Betty Norton wants to do her part to keep Green Street green, and she’s asking other property owners on the historic Gainesville street to join her.

Norton, of Green Street’s Norton Agency, is hoping to bring more trees to Green Street that will keep the area lush with oak, maple and pecan trees forever.

Norton said she is noticing that Green Street’s trees are losing the battle to urban development and the area’s recent drought.

This year, three trees on the Norton Agency’s property died. Two fell during recent heavy rains in Gainesville and blocked Green Street for hours.

“They’re just not as majestic as they used to be,” Norton said of Green Street’s trees.

And when Norton said she found that funds were limited for the county’s tree replacement fund, she decided to take the street’s future into her own hands.

Norton sent a letter to Green Street property owners Monday, asking them to join her in planting new trees on their property to “assure the beauty of historic Green Street for generations to come.” The letter included cost estimates for oak and maple trees from Syfan Landscaping that Norton said she hoped property owners would take advantage of.

“As a mother and a grandmother, I’m looking to the future,” Norton said. “And I feel that there needs to be an ongoing program — you can’t replace a 150-year-old tree, but you can plant a tree that in a number of years will be able to take its place.”

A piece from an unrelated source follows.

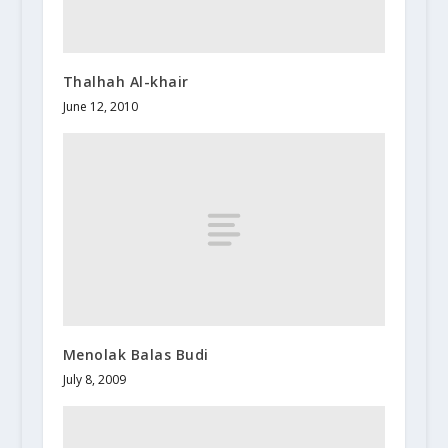
Thalhah Al-khair
June 12, 2010
Menolak Balas Budi
July 8, 2009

On Wednesday, Norton was still waiting to hear from her neighbors. Some had called to say they had already planted new trees on their property.

But whether the others respond to her call to replenish the trees on Green Street or not, Norton said she hopes she can at least be an example for others to participate in what she calls “a continuing urban reforesting effort.”

“As an independent voter, I think it’s up to the citizens to do improvements in their community,” Norton said. “I don’t think we can wait for government money... There are times when property owners need to do it themselves.”